Cette note présente un bilan désastreux de la sortie de l’Euro, bilan qui est en contradiction avec d’autres études2. Il prévoit en particulier une forte récession dans le cas de cette sortie de l’Euro.
Il convient de regarder quelles sont les hypothèses sur lesquelles se fondent cet Institut pour « produire » de tels chiffres.
Une dépréciation du taux de change de 20 % ?
Rien ne vient étayer ce chiffre d’une dépréciation de 20 % de la valeur du franc retrouvé une fois la sortie de l’Euro effectuée. En fait, une étude autrement plus sérieuse réalisée par le Fond Monétaire International montre que l’Euro sous-évalue les coûts pour l’Allemagne d’environ 15 % (autrement dit la monnaie allemande est sous-évaluée) quand, dans le même temps, il surévaluait ces mêmes coûts de 6 % pour la France3. L’écart de compétitivité est donc de 21 % (et pour l’Italie, sans doute d’au-moins 25 %). Si la France décidait de sortir de l’Euro, il est évident que l’Italie l’imiterait dans les jours, voire les semaines, qui suivent. De fait, la situation de l’Italie est à ce point tragique que le problème d’une sortie de l’Euro y est posé en dehors de toute référence à la France4. La sortie quasi-simultanée de la 2ème et de la 3ème économie de la zone Euro marquerait la prééminence de l’Allemagne dans l’euro « maintenu » ce qui provoquerait une très forte réappréciation de cet euro-là, sans doute largement supérieure à 15 %. Des estimations montrent en effet que le taux de change du Deutsch Mark devrait être à 1,35 voire 1,40 dollars alors que l’Euro est actuellement entre 1,06 et 1,08 dollars.
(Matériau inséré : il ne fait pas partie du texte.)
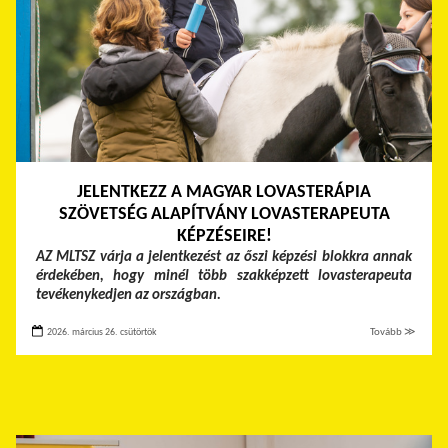
JELENTKEZZ A MAGYAR LOVASTERÁPIA
SZÖVETSÉG ALAPÍTVÁNY LOVASTERAPEUTA
KÉPZÉSEIRE!
AZ MLTSZ várja a jelentkezést az őszi képzési blokkra annak
érdekében, hogy minél több szakképzett lovasterapeuta
tevékenykedjen az országban.
2026. március 26. csütörtök
Tovább ≫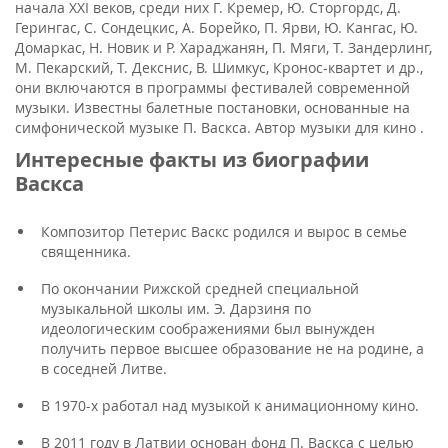
начала XXI веков, среди них Г. Кремер, Ю. Сторгордс, Д.
Герингас, С. Сондецкис, А. Борейко, П. Ярви, Ю. Кангас, Ю.
Домаркас, Н. Новик и Р. Хараджанян, П. Мяги, Т. Зандерлинг,
М. Пекарский, Т. Декснис, В. Шимкус, Кронос-квартет и др.,
они включаются в программы фестивалей современной
музыки. Известны балетные постановки, основанные на
симфонической музыке П. Васкса. Автор музыки для кино .
Интересные факты из биографии
Васкса
Композитор Петерис Васкс родился и вырос в семье
священника.
По окончании Рижской средней специальной
музыкальной школы им. Э. Дарзиня по
идеологическим соображениями был вынужден
получить первое высшее образование не на родине, а
в соседней Литве.
В 1970-х работал над музыкой к анимационному кино.
В 2011 году в Латвии основан фонд П. Васкса с целью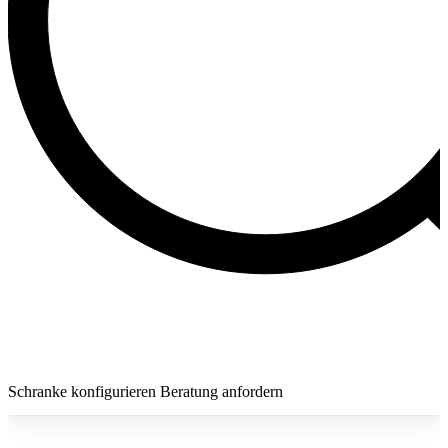
Schranke konfigurieren
Beratung anfordern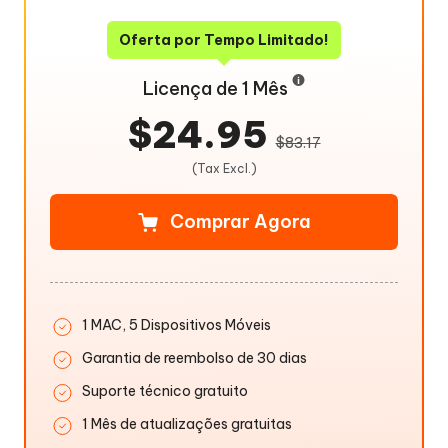
Oferta por Tempo Limitado!
Licença de 1 Mês
$24.95
$83.17
(Tax Excl.)
Comprar Agora
1 MAC, 5 Dispositivos Móveis
Garantia de reembolso de 30 dias
Suporte técnico gratuito
1 Mês de atualizações gratuitas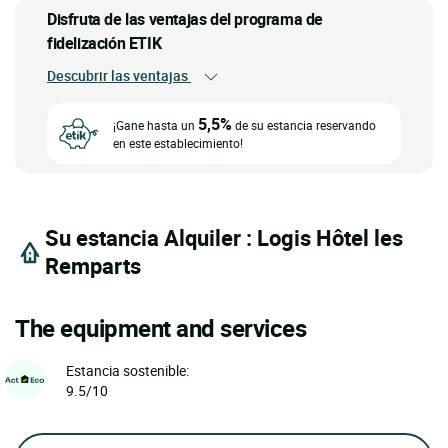
Disfruta de las ventajas del programa de
fidelización ETIK
Descubrir las ventajas
5,5%
¡Gane hasta un
de su estancia reservando
en este establecimiento!
Su estancia Alquiler : Logis Hôtel les
Remparts
The equipment and services
Estancia sostenible:
9.5/10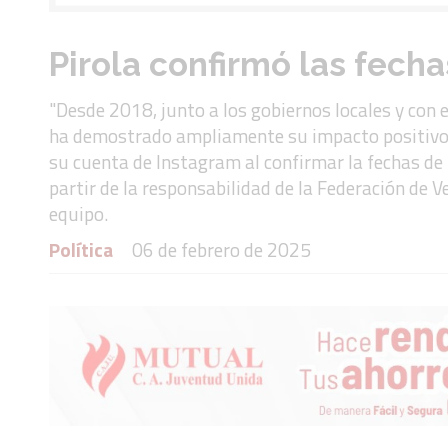
Pirola confirmó las fech
"Desde 2018, junto a los gobiernos locales y co
ha demostrado ampliamente su impacto positivo e
su cuenta de Instagram al confirmar la fechas de
partir de la responsabilidad de la Federación de 
equipo.
Política
06 de febrero de 2025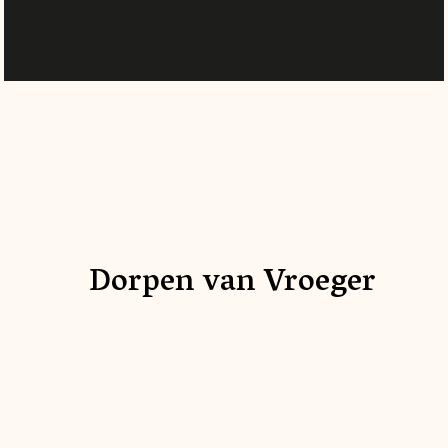
Dorpen van Vroeger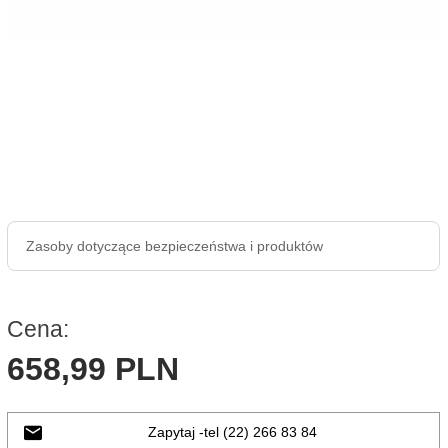
Zasoby dotyczące bezpieczeństwa i produktów
Cena:
658,
99
PLN
Zapytaj -tel (22) 266 83 84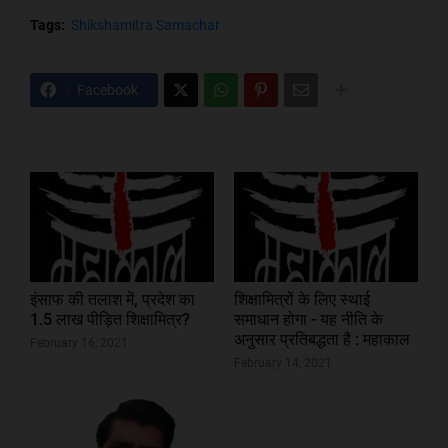
Tags:
Shikshamitra Samachar
Facebook
इंसाफ की तलाश में, प्रदेश का
शिक्षामित्रों के लिए स्थाई
1.5 लाख पीड़ित शिक्षामित्र?
समाधान होगा - यह नीति के
अनुसार प्रतिबद्धता है : महाकाल
February 16, 2021
February 14, 2021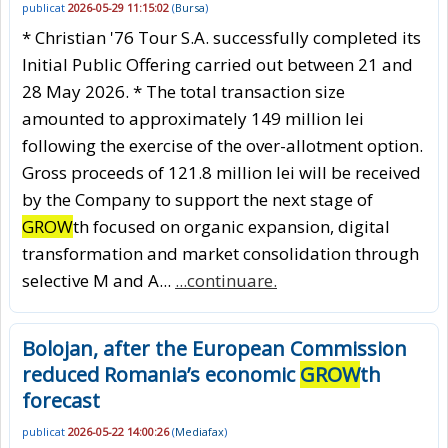
publicat
2026-05-29 11:15:02
(
Bursa
)
* Christian '76 Tour S.A. successfully completed its
Initial Public Offering carried out between 21 and
28 May 2026. * The total transaction size
amounted to approximately 149 million lei
following the exercise of the over-allotment option.
Gross proceeds of 121.8 million lei will be received
by the Company to support the next stage of
GROW
th focused on organic expansion, digital
transformation and market consolidation through
selective M and A...
...continuare.
Bolojan, after the European Commission
reduced Romania’s economic
GROW
th
forecast
publicat
2026-05-22 14:00:26
(
Mediafax
)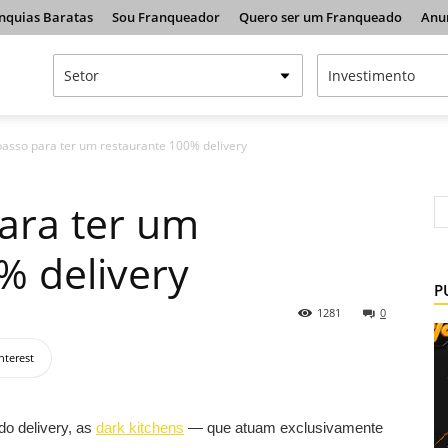
nquias Baratas
Sou Franqueador
Quero ser um Franqueado
Anu
passo para ter um restaurante 100% delivery
ara ter um
% delivery
P
1281
0
nterest
do delivery, as
dark kitchens
— que atuam exclusivamente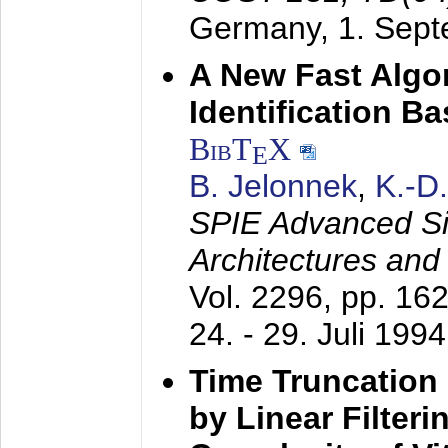
Germany,
1. Sep
A New Fast Algo
Identification B
BibT
X
E
B. Jelonnek
,
K.-D
SPIE Advanced Sig
Architectures and
Vol. 2296, pp. 16
24. - 29. Juli 1994
Time Truncation
by Linear Filter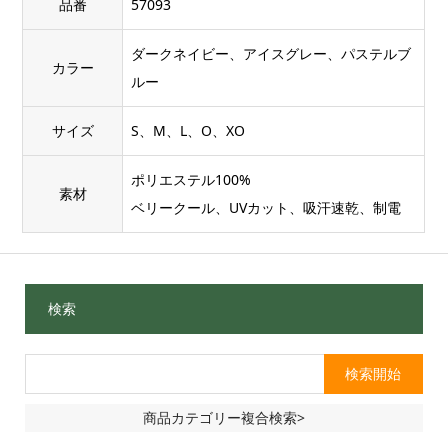
品番
57093
ダークネイビー、アイスグレー、パステルブ
カラー
ルー
サイズ
S、M、L、O、XO
ポリエステル100%
素材
ベリークール、UVカット、吸汗速乾、制電
検索
商品カテゴリー複合検索>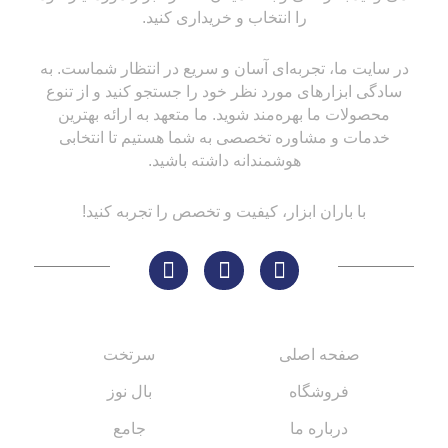
را انتخاب و خریداری کنید.
در سایت ما، تجربه‌ای آسان و سریع در انتظار شماست. به
سادگی ابزارهای مورد نظر خود را جستجو کنید و از تنوع
محصولات ما بهره‌مند شوید. ما متعهد به ارائه بهترین
خدمات و مشاوره تخصصی به شما هستیم تا انتخابی
هوشمندانه داشته باشید.
با باران ابزار، کیفیت و تخصص را تجربه کنید!
لینک های مهم
کاتالوگ‌ها
صفحه اصلی
سرتخت
فروشگاه
بال نوز
درباره ما
جامع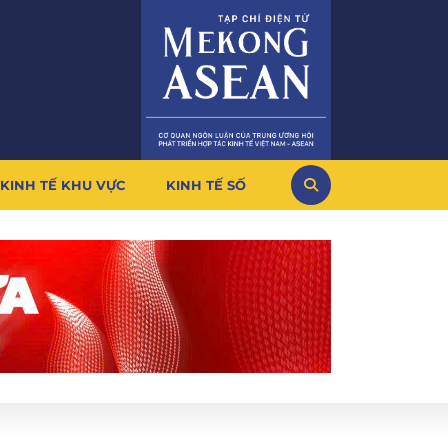
KINH TẾ KHU VỰC
KINH TẾ SỐ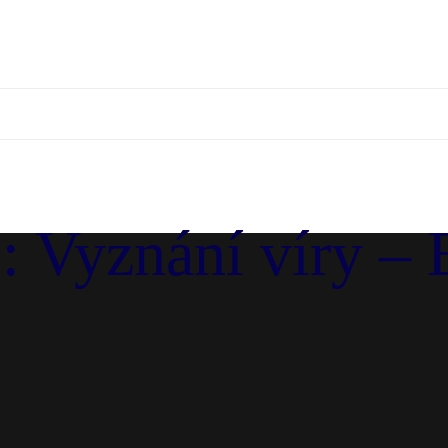
s: Vyznání víry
Si une dépréciation du Franc survient, il convient donc toujours de préciser par rapport à quelle monnaie elle devrait se produire. La dépréciation du Franc par rapport au dollar des Etats-Unis ne devrait-elle pas être supérieure à 5 %. Or, c’est en dollar que sont libellées les importations les plus nécessaires à l’économie française, l’énergie (le pétrole et le gaz) mais aussi les autres matières premières.
La sortie de la France de l’Euro provoquerait mécaniquement une hausse de la monnaie allemande, et ce quel que soit son nom. Cela signifie que les produits français deviendraient bien plus compétitifs que ce soit sur le marché intérieur, sur le marché allemand ou sur les marchés d’exportations, face aux produits allemands. Cela veut aussi dire, comme dans le cas d’Airbus-Industrie, que les industriels auraient intérêt à rapatrier en France des productions qui sont aujourd’hui faites en Allemagne. Tout cela montre que la sortie de l’Euro aurait des effets positifs et non négatifs sur l’économie française.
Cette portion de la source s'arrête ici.